* Q4 adjusted net profit $108 mln vs $149.3 mln forecast
* Sales of $1.4 bln in line with estimates
* ICL lost some potash market share due to strike -CEO
* Shares down 4 pct in Tel Aviv (Releads with CEO comments, adds analyst’s comments)
By Tova Cohen
TEL AVIV, Feb 11 (Reuters) - After a year of restructuring and cost reductions that hurt the company’s bottom line, fertiliser and speciality chemical maker Israel Chemicals (ICL) expects improvement in 2015.
ICL reported on Wednesday a lower fourth quarter profit that missed estimates, weighed down by increased financial expenses, a higher tax rate and labour disruptions.
“2014 was a clean-up year,” Chief Executive Stefan Borgas told a conference call, pointing to steps taken in the wake of a government plan to raise taxes on mining activities and cost-cutting measures.
ICL has faced several strikes as a result, with one underway at its bromine plants due to plans to lay off 140 workers .
When asked whether ICL would return to growth in 2015, Borgas said: “In principle the answer is yes, it all depends on the details.”
ICL would benefit if energy prices remained low but much depended on currency fluctuations, which were volatile in 2014.

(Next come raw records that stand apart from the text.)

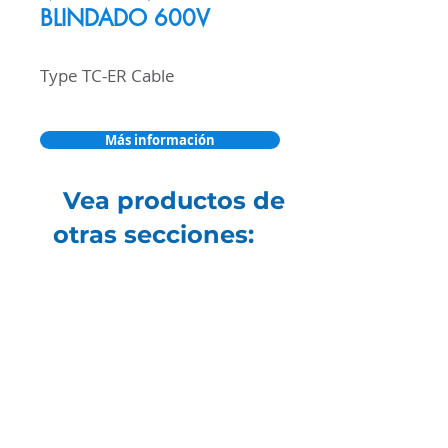
BLINDADO 600V
Type TC-ER Cable
Más información
Vea productos de
otras secciones:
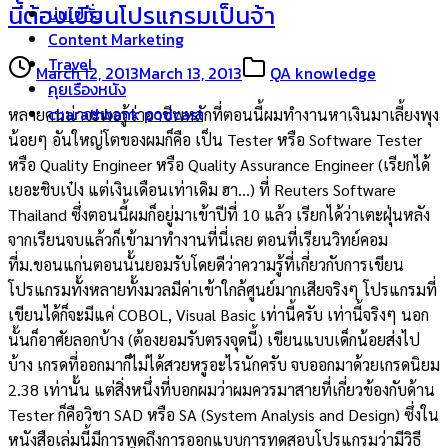
นี้ต้องเขียนโปรแกรมเป็นจ้า
บ่นไปทั่ว
Content Marketing
Travel
March 12, 2013
March 13, 2013
QA knowledge
คุยเรื่องหนัง
charathbank podcast
หลายคนน่าจะพอรู้ว่าอาชีพหลักที่ตอนนี้ผมทำงานหาเงินมาเลี้ยงพุง
น้อยๆ อันใหญ่โตของผมก็คือ เป็น Tester หรือ Software Tester
หรือ Quality Engineer หรือ Quality Assurance Engineer (เรียกได้
เยอะชิบเป๋ง แต่เงินเดือนเท่าเดิม ฮา…) ที่ Reuters Software
Thailand ซึ่งตอนนี้ผมก็อยู่มาเข้าปีที่ 10 แล้ว เรียกได้ว่าเตะฝุ่นหลัง
จากเรียนจบแล้วก็เข้ามาทำงานที่นี่เลย ตอนที่เรียนวิทย์คอม
ที่ม.ขอนแก่นตอนนั้นยอมรับโดยดีว่าความรู้ที่เกี่ยวกับการเขียน
โปรแกรมทั้งหลายทั้งมวลมีค่าเข้าใกล้ศูนย์มากเสียจริงๆ โปรแกรมที่
เขียนได้ก็จะมีแค่ COBOL, Visual Basic เท่านี้ครับ เท่านี้จริงๆ นอก
นั้นก็อาศัยลอกบ้าง (ต้องยอมรับตรงจุดนี้) เขียนแบบเด็กน้อยส่งไป
บ้าง เกรดที่ออกมาก็ไม่ได้สวยหรูอะไรนักครับ จบออกมาด้วยเกรดนิยม
2.38 เท่านั้น แต่สิ่งหนึ่งที่บอกผมว่าผมควรมาสายที่เกี่ยวข้องกับด้าน
Tester ก็คือวิชา SAD หรือ SA (System Analysis and Design) ซึ่งใน
หนังสือเล่มนี้มีการพูดถึงการออกแบบการทดสอบโปรแกรมว่ามีวิธี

“Hopefully, 2014 was the bottom,” Borgas added.
ICL, which has exclusive permits to extract minerals from the Dead Sea, is one of the three largest suppliers of the crop nutrient potash to China, India and Europe.

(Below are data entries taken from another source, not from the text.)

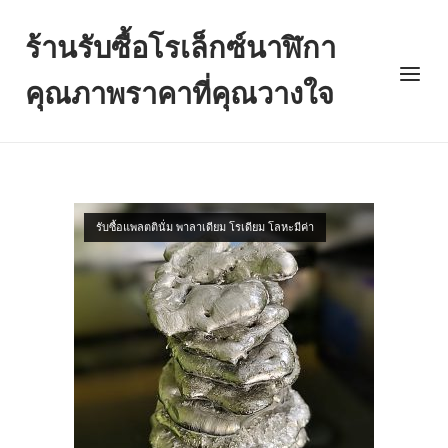
Skip
to
ร้านรับซื้อโรเล็กซ์นาฬิกา
content
Menu
คุณภาพราคาที่คุณวางใจ
รับซื้อแพลตตินั่ม พาลาเดียม โรเดียม โลหะมีค่า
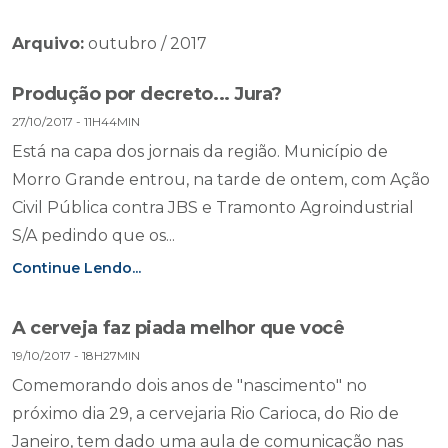
Arquivo:
outubro / 2017
Produção por decreto... Jura?
27/10/2017 - 11H44MIN
Está na capa dos jornais da região. Município de
Morro Grande entrou, na tarde de ontem, com Ação
Civil Pública contra JBS e Tramonto Agroindustrial
S/A pedindo que os...
Continue Lendo...
A cerveja faz piada melhor que você
19/10/2017 - 18H27MIN
Comemorando dois anos de "nascimento" no
próximo dia 29, a cervejaria Rio Carioca, do Rio de
Janeiro, tem dado uma aula de comunicação nas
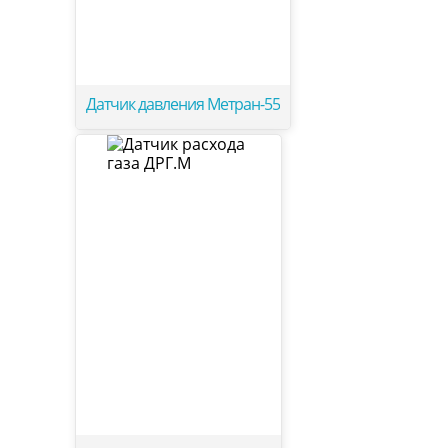
Датчик давления Метран-55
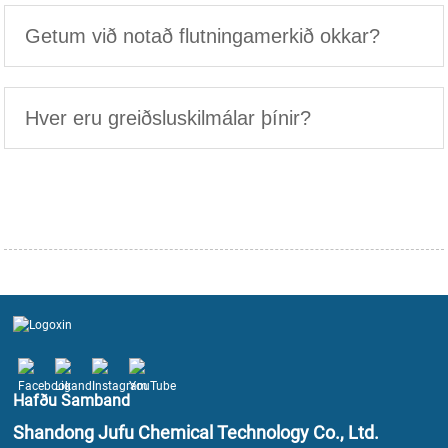
Getum við notað flutningamerkið okkar?
Hver eru greiðsluskilmálar þínir?
Hafðu Samband
Shandong Jufu Chemical Technology Co., Ltd.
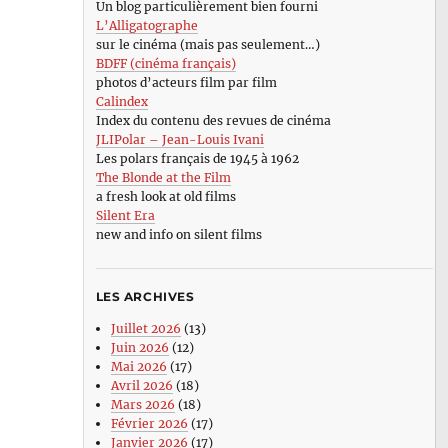
Un blog particulièrement bien fourni
L’Alligatographe
sur le cinéma (mais pas seulement…)
BDFF (cinéma français)
photos d’acteurs film par film
Calindex
Index du contenu des revues de cinéma
JLIPolar – Jean-Louis Ivani
Les polars français de 1945 à 1962
The Blonde at the Film
a fresh look at old films
Silent Era
new and info on silent films
LES ARCHIVES
Juillet 2026
(13)
Juin 2026
(12)
Mai 2026
(17)
Avril 2026
(18)
Mars 2026
(18)
Février 2026
(17)
Janvier 2026
(17)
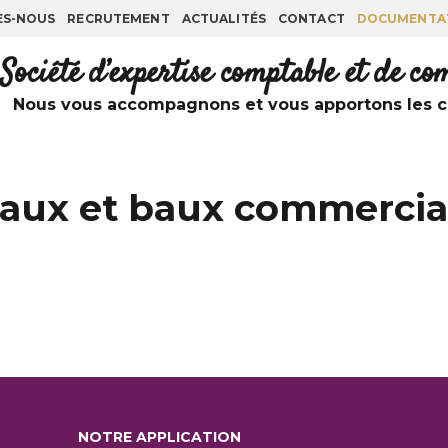
ES-NOUS
RECRUTEMENT
ACTUALITÉS
CONTACT
DOCUMENTA
Société d’expertise comptable et de c
Nous vous accompagnons et vous apportons les co
aux et baux commerciau
NOTRE APPLICATION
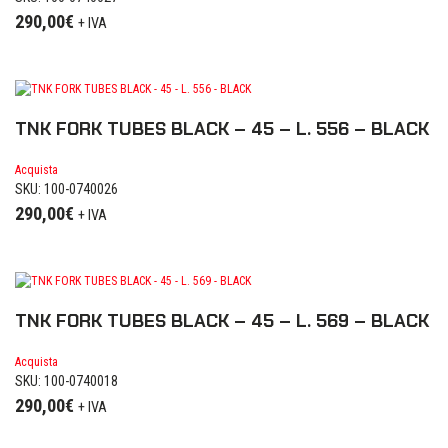
290,00
€
+ IVA
TNK FORK TUBES BLACK – 45 – L. 556 – BLACK
Acquista
SKU: 100-0740026
290,00
€
+ IVA
TNK FORK TUBES BLACK – 45 – L. 569 – BLACK
Acquista
SKU: 100-0740018
290,00
€
+ IVA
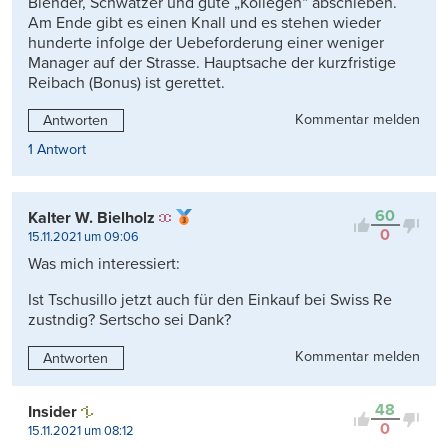
Blender, Schwätzer und gute „Kollegen“ abschieben.
Am Ende gibt es einen Knall und es stehen wieder
hunderte infolge der Uebeforderung einer weniger
Manager auf der Strasse. Hauptsache der kurzfristige
Reibach (Bonus) ist gerettet.
Kommentar melden
Antworten
1 Antwort
60
Kalter W. Bielholz
0
15.11.2021 um 09:06
Was mich interessiert:
Ist Tschusillo jetzt auch für den Einkauf bei Swiss Re
zustndig? Sertscho sei Dank?
Kommentar melden
Antworten
48
Insider
0
15.11.2021 um 08:12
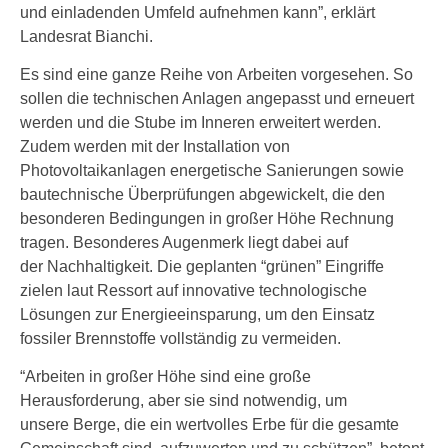
und einladenden Umfeld aufnehmen kann”, erklärt
Landesrat Bianchi.
Es sind eine ganze Reihe von Arbeiten vorgesehen. So
sollen die technischen Anlagen angepasst und erneuert
werden und die Stube im Inneren erweitert werden.
Zudem werden mit der Installation von
Photovoltaikanlagen energetische Sanierungen sowie
bautechnische Überprüfungen abgewickelt, die den
besonderen Bedingungen in großer Höhe Rechnung
tragen. Besonderes Augenmerk liegt dabei auf
der Nachhaltigkeit. Die geplanten “grünen” Eingriffe
zielen laut Ressort auf innovative technologische
Lösungen zur Energieeinsparung, um den Einsatz
fossiler Brennstoffe vollständig zu vermeiden.
“Arbeiten in großer Höhe sind eine große
Herausforderung, aber sie sind notwendig, um
unsere Berge, die ein wertvolles Erbe für die gesamte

It plans to expand abroad as the investment environment in Israel deteriorates in the wake of the government tax plan. ICL has cancelled planned investment of about $750 million in Israel and is re-evaluating investments of another $1 billion.
A strike at the company’s Dead Sea operations in the fourth quarter led to a “little bit” of potash market share loss, Borgas said, adding: “Hopefully this will come back to normal; we have a strong franchise in the market.”
ICL earned an adjusted $108 million in the fourth quarter, down from $195 million a year earlier. Sales slipped 1 percent to $1.4 billion due to exchange rate changes totalling $45 million and a decline in quantities sold partly offset by an increase in selling prices.
Labour interruptions at its Dead Sea operations lowered sales by $60 million in the quarter while cost-cutting measures saved $100 million in 2014.
ICL was forecast to earn $149.3 million on revenue of $1.4 billion, according to a Reuters poll of analysts.
Shares in ICL, a subsidiary of Israel Corp, were down 4 percent in late Tel Aviv trade.
Amir Adar, an analyst at brokerage Meitav Dash, said labour-management relations have been deteriorating in the past year and must improve in order for ICL to realise its potential in 2015. (Editing by Steven Scheer)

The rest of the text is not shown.